**PROVIDED DATA**

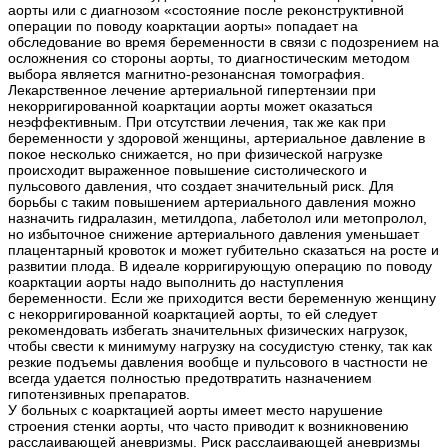
аорты или с диагнозом «состояние после реконструктивной
операции по поводу коарктации аорты» попадает на
обследование во время беременности в связи с подозрением на
осложнения со стороны аорты, то диагностическим методом
выбора является магнитно-резонансная томография.
Лекарственное лечение артериальной гипертензии при
некорригированной коарктации аорты может оказаться
неэффективным. При отсутствии лечения, так же как при
беременности у здоровой женщины, артериальное давление в
покое несколько снижается, но при физической нагрузке
происходит выраженное повышение систолического и
пульсового давления, что создает значительный риск. Для
борьбы с таким повышением артериального давления можно
назначить гидралазин, метилдопа, лабетолол или метопролол,
но избыточное снижение артериального давления уменьшает
плацентарный кровоток и может губительно сказаться на росте и
развитии плода. В идеале корригирующую операцию по поводу
коарктации аорты надо выполнить до наступления
беременности. Если же приходится вести беременную женщину
с некорригированной коарктацией аорты, то ей следует
рекомендовать избегать значительных физических нагрузок,
чтобы свести к минимуму нагрузку на сосудистую стенку, так как
резкие подъемы давления вообще и пульсового в частности не
всегда удается полностью предотвратить назначением
гипотензивных препаратов.
У больных с коарктацией аорты имеет место нарушение
строения стенки аорты, что часто приводит к возникновению
расслаивающей аневризмы. Риск расслаивающей аневризмы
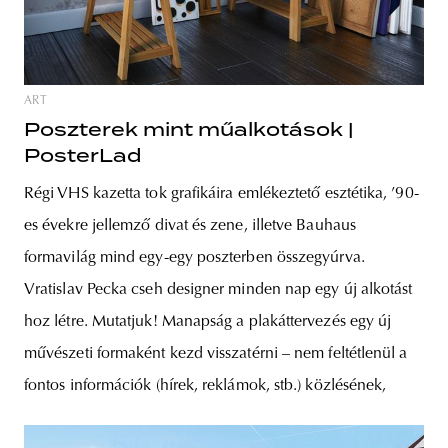
ART
Poszterek mint műalkotások |
PosterLad
Régi VHS kazetta tok grafikáira emlékeztető esztétika, ’90-
es évekre jellemző divat és zene, illetve Bauhaus
formavilág mind egy-egy poszterben összegyúrva.
Vratislav Pecka cseh designer minden nap egy új alkotást
hoz létre. Mutatjuk! Manapság a plakáttervezés egy új
művészeti formaként kezd visszatérni – nem feltétlenül a
fontos információk (hírek, reklámok, stb.) közlésének,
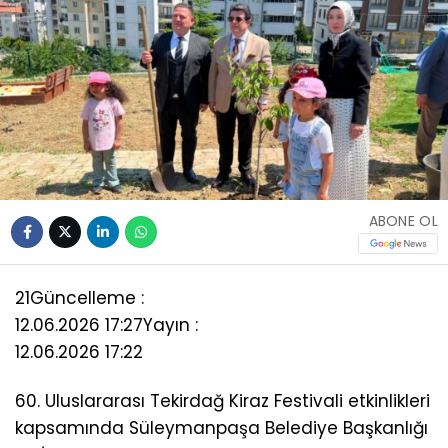
ABONE OL
21
Güncelleme :
12.06.2026 17:27
Yayın :
12.06.2026 17:22
60. Uluslararası Tekirdağ Kiraz Festivali etkinlikleri
kapsamında Süleymanpaşa Belediye Başkanlığı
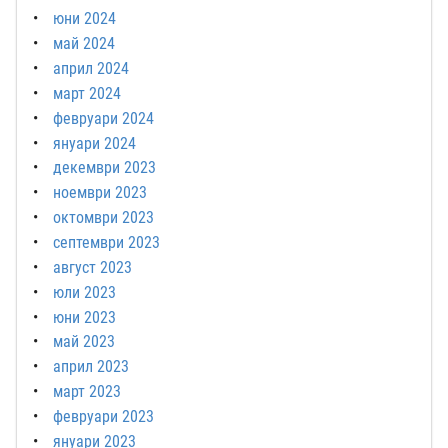
юни 2024
май 2024
април 2024
март 2024
февруари 2024
януари 2024
декември 2023
ноември 2023
октомври 2023
септември 2023
август 2023
юли 2023
юни 2023
май 2023
април 2023
март 2023
февруари 2023
януари 2023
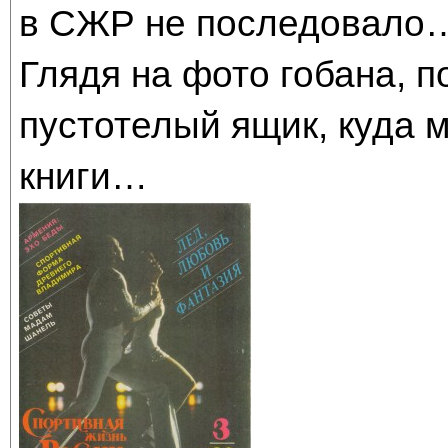
в СЖР не последовало
Глядя на фото гобана, п
пустотелый ящик, куда 
книги…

**WHAT THE EXERCISE ASKS**
Pull out every line of the records above that contains the word "коарктацией".

**SOLVED EXERCISE**
с некорригированной коарктацией аорты, то ей следует
У больных с коарктацией аорты имеет место нарушение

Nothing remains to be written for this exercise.